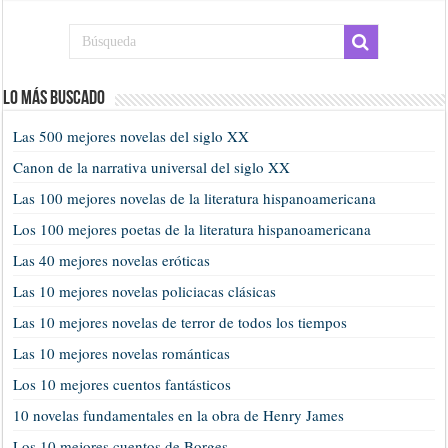
Lo más buscado
Las 500 mejores novelas del siglo XX
Canon de la narrativa universal del siglo XX
Las 100 mejores novelas de la literatura hispanoamericana
Los 100 mejores poetas de la literatura hispanoamericana
Las 40 mejores novelas eróticas
Las 10 mejores novelas policiacas clásicas
Las 10 mejores novelas de terror de todos los tiempos
Las 10 mejores novelas románticas
Los 10 mejores cuentos fantásticos
10 novelas fundamentales en la obra de Henry James
Los 10 mejores cuentos de Borges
^^^^
### Required work
Make an exact copy of the listing. Do not carry over its pictures.

### Output below
Lo más buscado
Las 500 mejores novelas del siglo XX
Canon de la narrativa universal del siglo XX
Las 100 mejores novelas de la literatura hispanoamericana
Los 100 mejores poetas de la literatura hispanoamericana
Las 40 mejores novelas eróticas
Las 10 mejores novelas policiacas clásicas
Las 10 mejores novelas de terror de todos los tiempos
Las 10 mejores novelas románticas
Los 10 mejores cuentos fantásticos
10 novelas fundamentales en la obra de Henry James
Los 10 mejores cuentos de Borges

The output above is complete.